**EXERCISE REQUIREMENTS**
All lines containing the string "interactable" must be copied from the entries.

**INPUT DATA**
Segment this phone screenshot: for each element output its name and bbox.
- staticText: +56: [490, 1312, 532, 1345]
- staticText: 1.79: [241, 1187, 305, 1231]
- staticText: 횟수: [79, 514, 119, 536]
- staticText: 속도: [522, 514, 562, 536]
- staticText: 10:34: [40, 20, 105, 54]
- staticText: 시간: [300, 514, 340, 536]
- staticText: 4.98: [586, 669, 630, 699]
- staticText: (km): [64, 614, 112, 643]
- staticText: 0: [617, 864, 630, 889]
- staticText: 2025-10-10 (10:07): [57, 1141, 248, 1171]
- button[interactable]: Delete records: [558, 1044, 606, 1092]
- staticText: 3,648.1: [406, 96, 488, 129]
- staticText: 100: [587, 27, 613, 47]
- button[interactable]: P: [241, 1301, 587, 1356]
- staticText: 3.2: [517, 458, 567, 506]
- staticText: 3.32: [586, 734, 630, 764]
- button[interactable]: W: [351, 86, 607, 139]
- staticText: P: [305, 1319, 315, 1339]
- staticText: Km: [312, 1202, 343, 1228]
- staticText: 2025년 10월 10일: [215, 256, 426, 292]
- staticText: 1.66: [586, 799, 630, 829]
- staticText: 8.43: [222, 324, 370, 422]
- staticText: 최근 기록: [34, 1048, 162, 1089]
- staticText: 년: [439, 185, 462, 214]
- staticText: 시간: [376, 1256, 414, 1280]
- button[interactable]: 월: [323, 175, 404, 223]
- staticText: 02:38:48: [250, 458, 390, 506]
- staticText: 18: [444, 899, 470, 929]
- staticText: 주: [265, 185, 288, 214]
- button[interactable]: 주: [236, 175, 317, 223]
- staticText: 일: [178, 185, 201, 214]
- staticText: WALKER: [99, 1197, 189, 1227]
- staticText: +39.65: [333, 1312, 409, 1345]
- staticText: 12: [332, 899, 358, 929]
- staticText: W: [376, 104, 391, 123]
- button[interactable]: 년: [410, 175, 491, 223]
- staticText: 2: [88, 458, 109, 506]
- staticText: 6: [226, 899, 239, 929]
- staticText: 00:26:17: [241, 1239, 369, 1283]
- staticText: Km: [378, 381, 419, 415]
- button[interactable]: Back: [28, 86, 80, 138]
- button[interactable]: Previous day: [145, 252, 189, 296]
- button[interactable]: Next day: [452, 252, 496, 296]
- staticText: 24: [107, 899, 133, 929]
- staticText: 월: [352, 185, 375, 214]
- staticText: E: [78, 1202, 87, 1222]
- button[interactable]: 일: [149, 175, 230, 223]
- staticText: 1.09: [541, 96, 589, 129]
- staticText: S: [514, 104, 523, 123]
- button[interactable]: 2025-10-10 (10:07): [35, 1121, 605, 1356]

**SOLUTION BELOW**
- button[interactable]: Delete records: [558, 1044, 606, 1092]
- button[interactable]: P: [241, 1301, 587, 1356]
- button[interactable]: W: [351, 86, 607, 139]
- button[interactable]: 월: [323, 175, 404, 223]
- button[interactable]: 주: [236, 175, 317, 223]
- button[interactable]: 년: [410, 175, 491, 223]
- button[interactable]: Back: [28, 86, 80, 138]
- button[interactable]: Previous day: [145, 252, 189, 296]
- button[interactable]: Next day: [452, 252, 496, 296]
- button[interactable]: 일: [149, 175, 230, 223]
- button[interactable]: 2025-10-10 (10:07): [35, 1121, 605, 1356]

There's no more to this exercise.